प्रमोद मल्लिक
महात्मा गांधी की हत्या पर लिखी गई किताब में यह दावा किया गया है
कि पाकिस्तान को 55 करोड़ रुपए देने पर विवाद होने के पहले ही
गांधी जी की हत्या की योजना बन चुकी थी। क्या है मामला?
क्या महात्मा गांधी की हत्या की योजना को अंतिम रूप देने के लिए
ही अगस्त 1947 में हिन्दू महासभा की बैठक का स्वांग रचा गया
==
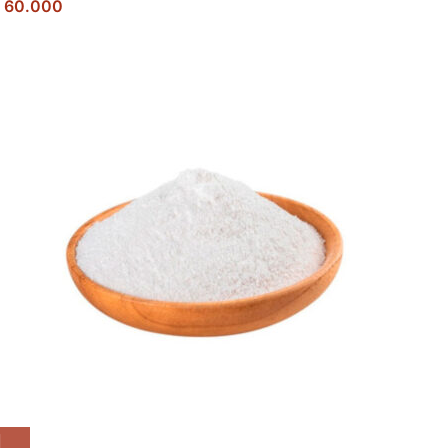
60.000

## ACTION ITEM
Could you reproduce exactly the lines of the entries above, from the one with "प्रमोद मल्लिक" through the one with "ही अगस्त 1947", and nothing else?

## RESPONSE AREA
प्रमोद मल्लिक
महात्मा गांधी की हत्या पर लिखी गई किताब में यह दावा किया गया है
कि पाकिस्तान को 55 करोड़ रुपए देने पर विवाद होने के पहले ही
गांधी जी की हत्या की योजना बन चुकी थी। क्या है मामला?
क्या महात्मा गांधी की हत्या की योजना को अंतिम रूप देने के लिए
ही अगस्त 1947 में हिन्दू महासभा की बैठक का स्वांग रचा गया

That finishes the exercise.